LAS VEGAS – Symantec’s CEO, Steve Bennett, told a packed house during its own Vision 2013 conference, that his company is changing. His keynote presentation rehashed many of the new strategies that were discussed earlier this year, only now they were delivered with a sharp frankness to a room full of customers and potential customers.
Many in the audience reacted positively to Bennett’s assessment, which explained that while Symantec has great assets, such as people and technology, overall the company was underperforming. During his address, Bennett, who took over as CEO in July 2012, said Symantec “lacked strategy” when it came to dealing with their acquisitions.

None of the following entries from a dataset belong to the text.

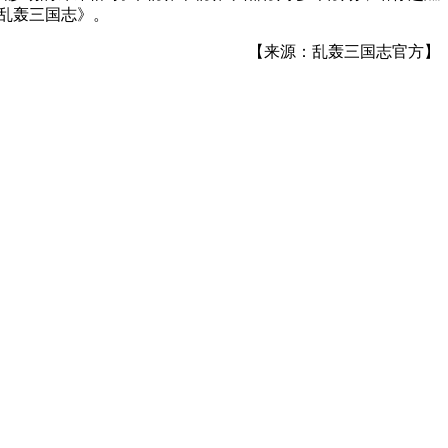
乱轰三国志》。
【来源：乱轰三国志官方】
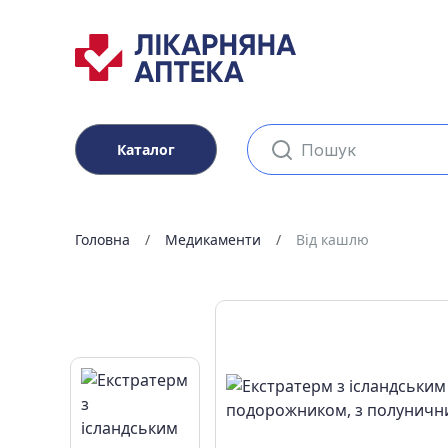
Каталог
Головна
Медикаменти
Від кашлю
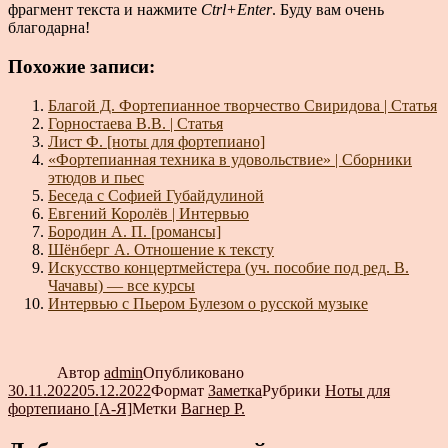
фрагмент текста и нажмите
Ctrl+Enter
. Буду вам очень
благодарна!
Похожие записи:
Благой Д. Фортепианное творчество Свиридова | Статья
Горностаева В.В. | Статья
Лист Ф. [ноты для фортепиано]
«Фортепианная техника в удовольствие» | Сборники
этюдов и пьес
Беседа с Софией Губайдулиной
Евгений Королёв | Интервью
Бородин А. П. [романсы]
Шёнберг А. Отношение к тексту
Искусство концертмейстера (уч. пособие под ред. В.
Чачавы) — все курсы
Интервью с Пьером Булезом о русской музыке
Автор
admin
Опубликовано
30.11.2022
05.12.2022
Формат
Заметка
Рубрики
Ноты для
фортепиано [А-Я]
Метки
Вагнер Р.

So the plan is for Symantec to change, and this change won’t be incremental, as that won’t work he said.
The plan is to move the company forward slowly, but consistently. This will enable Symantec to limit any negative side effects their customers and channel partners may feel by the changes themselves. Working with their partners, Bennett said that Symantec will focus strategy and operational planning on organic growth, and stick to developing new solutions, and retooling existing products that are able to solve their customer’s largest unmet, underserved needs.
In short, Bennett wants Symantec to be easier to do business with, while reducing the complexity of their products. To that end, he said that over the next 120 days, it should be expected that Symantec will announce partnerships with network providers, as the company will stick to focusing on the endpoint and the datacenter.
Additional details, as presented earlier this year, are available here. While the keynote itself didn’t offer anything “hot and groundbreaking” on the news front, it was refreshing to see such an honest assessment from a CEO to a crowd of customers.
His bottom line? We can do better, and we will. We have no other choice.